### YOUR TASK
From the records that follow, return exactly the lines beginning at the one that contains "Renaștere Internațională." and ending at the one that contains "Academia Puerto Cab", pictures left out.

### DATA FOR THIS TASK
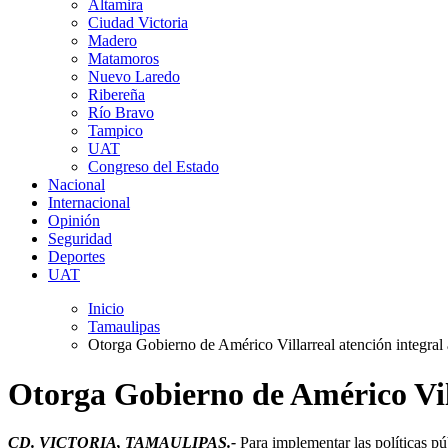
Altamira
Ciudad Victoria
Madero
Matamoros
Nuevo Laredo
Ribereña
Río Bravo
Tampico
UAT
Congreso del Estado
Nacional
Internacional
Opinión
Seguridad
Deportes
UAT
Inicio
Tamaulipas
Otorga Gobierno de Américo Villarreal atención integral
Otorga Gobierno de Américo Vill
CD. VICTORIA, TAMAULIPAS.-
Para implementar las políticas pú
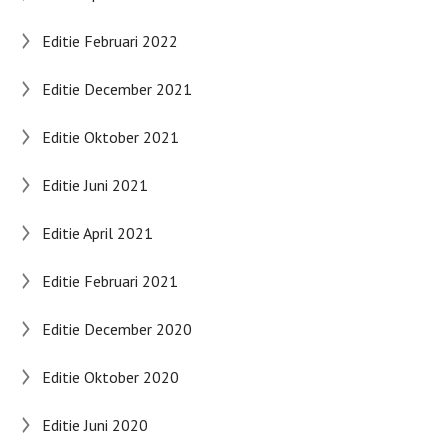
Editie Februari 2022
Editie December 2021
Editie Oktober 2021
Editie Juni 2021
Editie April 2021
Editie Februari 2021
Editie December 2020
Editie Oktober 2020
Editie Juni 2020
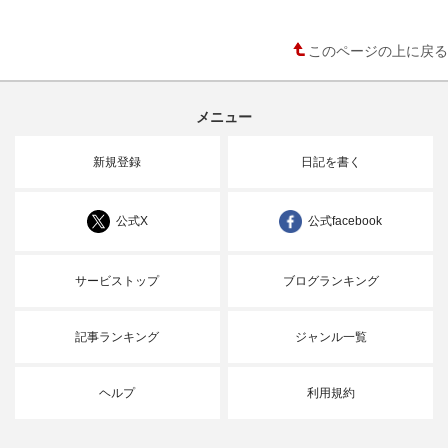
このページの上に戻る
メニュー
新規登録
日記を書く
公式X
公式facebook
サービストップ
ブログランキング
記事ランキング
ジャンル一覧
ヘルプ
利用規約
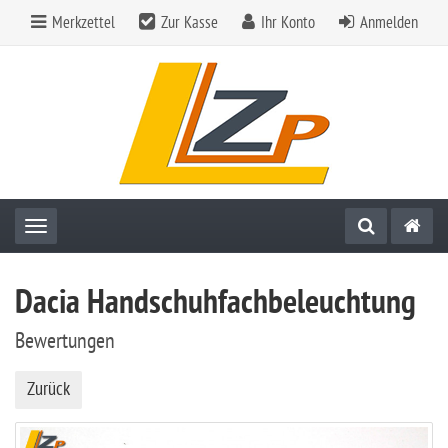
Merkzettel
Zur Kasse
Ihr Konto
Anmelden
Toggle navigation
Dacia Handschuhfachbeleuchtung
Bewertungen
Zurück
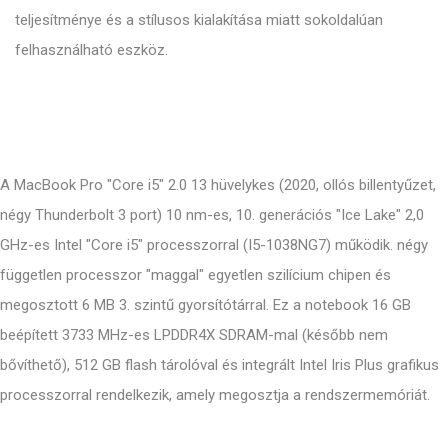
teljesítménye és a stílusos kialakítása miatt sokoldalúan
felhasználható eszköz.
A MacBook Pro "Core i5" 2.0 13 hüvelykes (2020, ollós billentyűzet,
négy Thunderbolt 3 port) 10 nm-es, 10. generációs "Ice Lake" 2,0
GHz-es Intel "Core i5" processzorral (I5-1038NG7) működik. négy
független processzor "maggal" egyetlen szilícium chipen és
megosztott 6 MB 3. szintű gyorsítótárral. Ez a notebook 16 GB
beépített 3733 MHz-es LPDDR4X SDRAM-mal (később nem
bővíthető), 512 GB flash tárolóval és integrált Intel Iris Plus grafikus
processzorral rendelkezik, amely megosztja a rendszermemóriát.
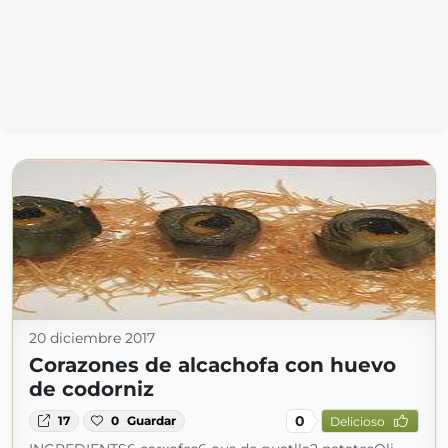
20 diciembre 2017
Corazones de alcachofa con huevo
de codorniz
0
17
0
Guardar
Delicioso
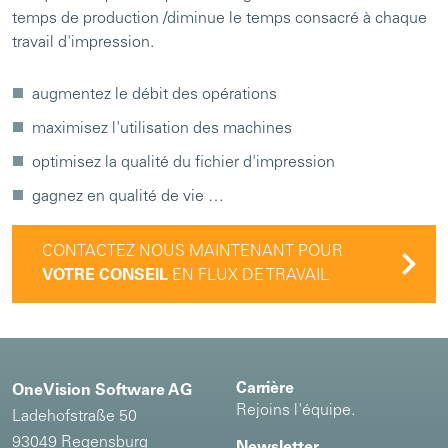
temps de production /diminue le temps consacré à chaque
travail d'impression.
augmentez le débit des opérations
maximisez l'utilisation des machines
optimisez la qualité du fichier d'impression
gagnez en qualité de vie …
CONTACTEZ NOUS MAINTENANT POUR
VOTRE CONSEIL
EN FLUX DE TRAVAIL
Carrière
OneVision Software AG
Rejoins l'équipe.
Ladehofstraße 50
93049 Regensburg
Newsletter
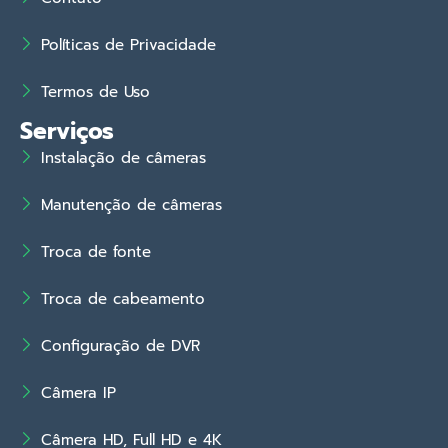
Políticas de Privacidade
Termos de Uso
Serviços
Instalação de câmeras
Manutenção de câmeras
Troca de fonte
Troca de cabeamento
Configuração de DVR
Câmera IP
Câmera HD, Full HD e 4K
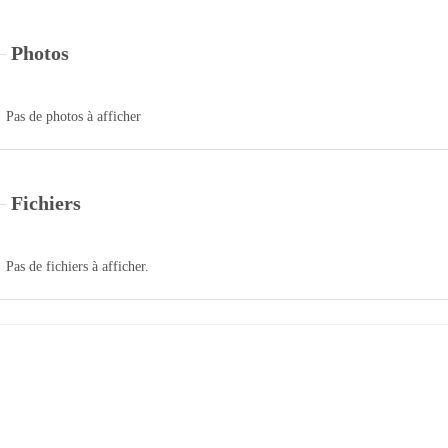
Photos
Pas de photos à afficher
Fichiers
Pas de fichiers à afficher.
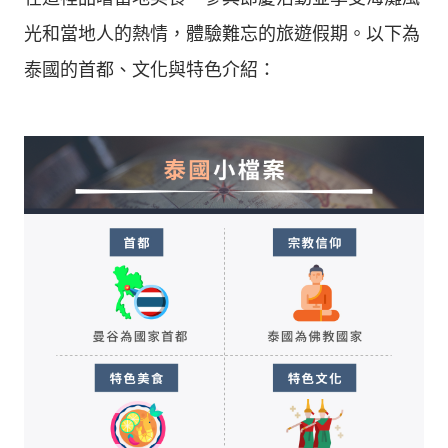
光和當地人的熱情，體驗難忘的旅遊假期。以下為
泰國的首都、文化與特色介紹：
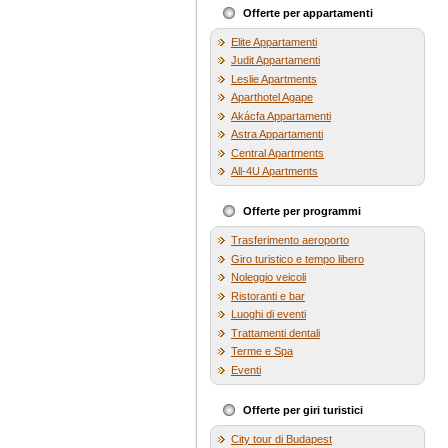
Offerte per appartamenti
Elite Appartamenti
Judit Appartamenti
Leslie Apartments
Aparthotel Agape
Akácfa Appartamenti
Astra Appartamenti
Central Apartments
All-4U Apartments
Offerte per programmi
Trasferimento aeroporto
Giro turistico e tempo libero
Noleggio veicoli
Ristoranti e bar
Luoghi di eventi
Trattamenti dentali
Terme e Spa
Eventi
Offerte per giri turistici
City tour di Budapest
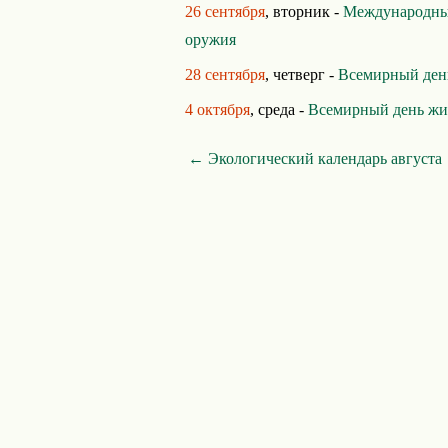
26 сентября
, вторник -
Международный
оружия
28 сентября
, четверг -
Всемирный ден
4 октября
, среда -
Всемирный день ж
← Экологический календарь августа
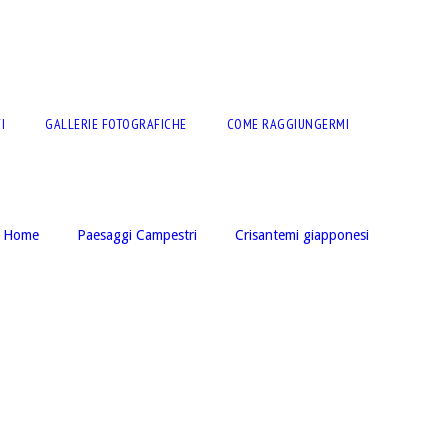
I
GALLERIE FOTOGRAFICHE
COME RAGGIUNGERMI
Home
Paesaggi Campestri
Crisantemi giapponesi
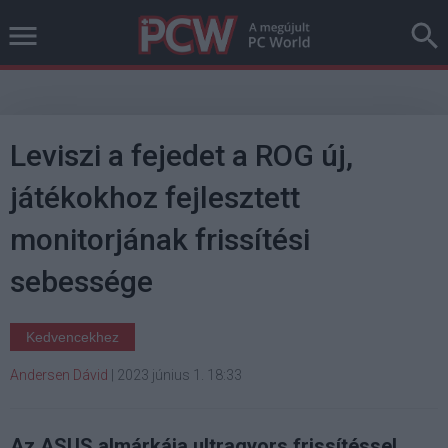
Leviszi a fejedet a ROG új,
játékokhoz fejlesztett
monitorjának frissítési
sebessége
Kedvencekhez
Andersen Dávid
|
2023 június 1. 18:33
Az ASUS almárkája ultragyors frissítéssel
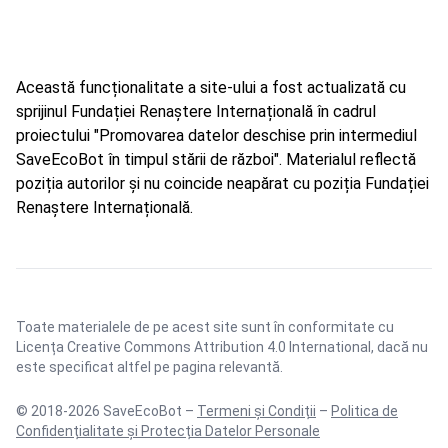
Această funcționalitate a site-ului a fost actualizată cu
sprijinul Fundației Renaștere Internațională în cadrul
proiectului "Promovarea datelor deschise prin intermediul
SaveEcoBot în timpul stării de război". Materialul reflectă
poziția autorilor și nu coincide neapărat cu poziția Fundației
Renaștere Internațională.
Toate materialele de pe acest site sunt în conformitate cu
Licența Creative Commons Attribution 4.0 International
, dacă nu
este specificat altfel pe pagina relevantă.
© 2018-2026 SaveEcoBot –
Termeni și Condiții
–
Politica de
Confidențialitate și Protecția Datelor Personale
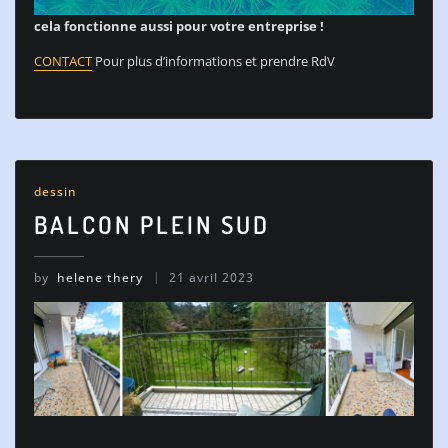
cela fonctionne aussi pour votre entreprise !
CONTACT
Pour plus d’informations et prendre RdV
dessin
BALCON PLEIN SUD
by
helene thery
21 avril 2023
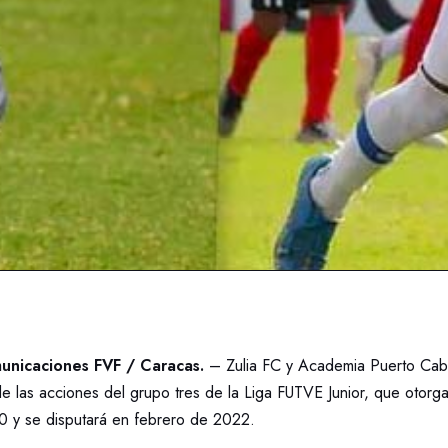
nicaciones FVF / Caracas.
– Zulia FC y Academia Puerto Cab
o de las acciones del grupo tres de la Liga FUTVE Junior, que otor
0 y se disputará en febrero de 2022.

### WRITTEN RESPONSE
Renaștere Internațională.
Toate materialele de pe acest site sunt în conformitate cu
Licența Creative Commons Attribution 4.0 International
, dacă nu
este specificat altfel pe pagina relevantă.
© 2018-2026 SaveEcoBot –
Termeni și Condiții
–
Politica de
Confidențialitate și Protecția Datelor Personale
cela fonctionne aussi pour votre entreprise !
CONTACT
Pour plus d’informations et prendre RdV
dessin
BALCON PLEIN SUD
by
helene thery
21 avril 2023
nicaciones FVF / Caracas.
– Zulia FC y Academia Puerto Cab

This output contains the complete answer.